Sementara dalam data tertulis yang disajikan saat Pameran Arsip dan Foto Baki Tempo Dulu yang digelar di pendapa kantor Kecamatan Baki, Graha Wijaya, Jumat-Minggu (19-21/9/2025) lalu, disebutkan bahwa salah satu bukti Bah Baki adalah keturunan Tionghoa adalah wujud makamnya yang lebih besar jika dibandingkan dengan makam Jawa.

Awalnya makam Bah Baki hanya berwujud gundukan tanah yang cukup besar, mirip dengan gaya makam Tionghoa. Makam Bah Baki kemudian dipugar pada 1977 dan kembali direnovasi pada tahun 2000-an.

Wilayah Baki dalam data yang sama disebut sudah ada atau sudah menjadi tempat hunian sejak era Kerajaan Mataram Islam di akhir abad ke-16. Sedangkan saat Kasunanan Surakarta Hadiningrat memindahkan keraton atau ibu kota dari Kartasura ke Desa Sala atau yang merupakan Kota Solo sesudahnya, Baki disebut sebagai satu-satunya dusun/kampung yang ada di sisi barat Bengawan Solo.

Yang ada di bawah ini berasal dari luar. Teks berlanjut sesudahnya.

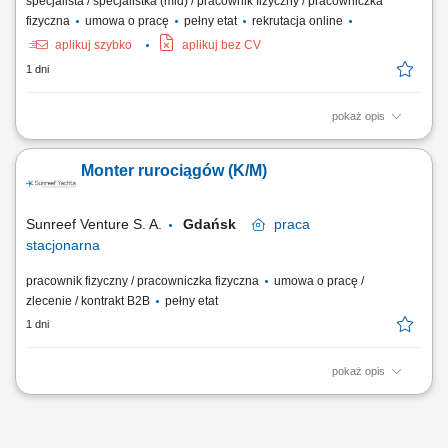
specjalista / specjalistka (mid) / pracownik fizyczny / pracowniczka
fizyczna
umowa o pracę
pełny etat
rekrutacja online
aplikuj szybko
aplikuj bez CV
1 dni
pokaż opis
Opis stanowiska: montaż i konfiguracja serwerów zgodnie z
dokumentacją techniczną oraz standardami jakości, składanie
Monter rurociągów (K/M)
podzespołów komputerowych i przygotowywanie urządzeń do dalszej
dystrybucji, realizacja zadań produkcyjnych zgodnie z harmonogramem
i wymaganiami jakościowymi,...
Sunreef Venture S. A.
Gdańsk
praca
stacjonarna
pracownik fizyczny / pracowniczka fizyczna
umowa o pracę /
zlecenie / kontrakt B2B
pełny etat
1 dni
pokaż opis
Zadania: Prefabrykacja i składanie instalacji rurowych na podstawie
rysunków izometrycznych; Montaż systemów rurociągowych na
budowanych jednostkach; Dopasowywanie elementów instalacji
zgodnie z dokumentacją techniczną;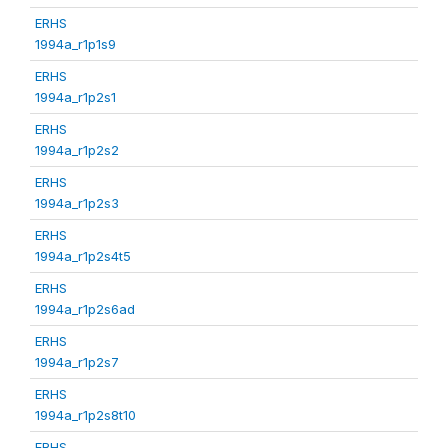
ERHS
1994a_r1p1s9
ERHS
1994a_r1p2s1
ERHS
1994a_r1p2s2
ERHS
1994a_r1p2s3
ERHS
1994a_r1p2s4t5
ERHS
1994a_r1p2s6ad
ERHS
1994a_r1p2s7
ERHS
1994a_r1p2s8t10
ERHS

Wilayah Baki dan wilayah kecamatan yang bertetangga, Gatak, Sukoharjo, dan Delanggu, Kabupaten Klaten, bahkan menjadi lokasi sejumlah pertempuran berskala besar dalam Perang Diponegoro atau Perang Jawa 1825-1830. Salah satu pertempuran besar yang pecah kala itu adalah Pertempuran Gawok. Gawok adalah kampung di sebelah barat Baki, yang masuk dalam Kecamatan Gatak yang bersebelahan wilayah.

Seorang pegiat sejarah yang memiliki leluhur asal Baki, Surya Harjono, kepada penulis menjelaskan Baki di era cultuur stelsel atau era eksploitasi pertanian pasca-Perang Jawa atau Perang Diponegoro juga menjadi daerah perkebunan yang strategis. Perkebunan tembakau dan tebu marak di era itu, disertai pembangunan pabrik-pabrik pengolahannya di sekitarnya.

Misalkan saja ada Landbouw Maatschapiij Temoeloes yang sekarang masuk dalam wilayah Dukuh Pabrik, Kelurahan Pondok, Kecamatan Grogol, Sukoharjo. Pabrik ini mengelola berbagai macam komoditas yaitu tebu, tembakau, biji nila, dan padi. Pabrik ini cukup sukses di zamannya. Selain itu masih ada Bakipandejan Cultuur Maatschapijj, Landbouw Maatchapiij Manang, Cultuur Maatchapijj Gawok, Indigo Fabrik Siwal, dan Indigo Fabriek Ngroeki.

Banyak infrastruktur pertanian seperti sistem irigasi dengan aneka bendungan dan saluran yang dibangun Belanda pada masa awal abad ke-20 yang terutama untuk melayani penanaman tembakau. “Bahkan tembakau dari Gawok, Baki, sempat menjadi salah satu tembakau yang terbaik kualitasnya dan tentu saja harganya di pasaran tembakau dunia,” jelas Surya saat ditemui penulis di sela-sela Pameran Arsip dan Foto Baki Tempo Dulu di pendapa kantor Kecamatan Baki, Jumat-Minggu (19-21/9/2025).

Saat ini, Kecamatan Baki terdiri atas 14 desa yaitu Bakipandeyan, Bentakan, Duwet, Gedongan, Gentan, Jetis, Kadilangu, Kudu, Mancasan, Menuran, Ngrombo, Purbayan, Siwal, dan Waru. Wilayah Baki kini juga dikenal karena kuliner khas berupa nasi liwet di mana banyak penjual nasi liwet di Kota Solo yang berasal dari wilayah ini, khususnya dari Desa Duwet. Ada pula sentra produsen kerajinan gitar di Desa Ngrombo dan Desa Mancasan.

Sayangnya kemajuan perekonomian juga membuat sejumlah lahan sawah di kecamatan ini beralih fungsi menjadi perumahan, pabrik, pergudangan, atau tempat-tempat usaha. Namun jika kita keluar dari jalan besar atau utama, lahan persawahan yang terbentang luas masih bisa dinikmati.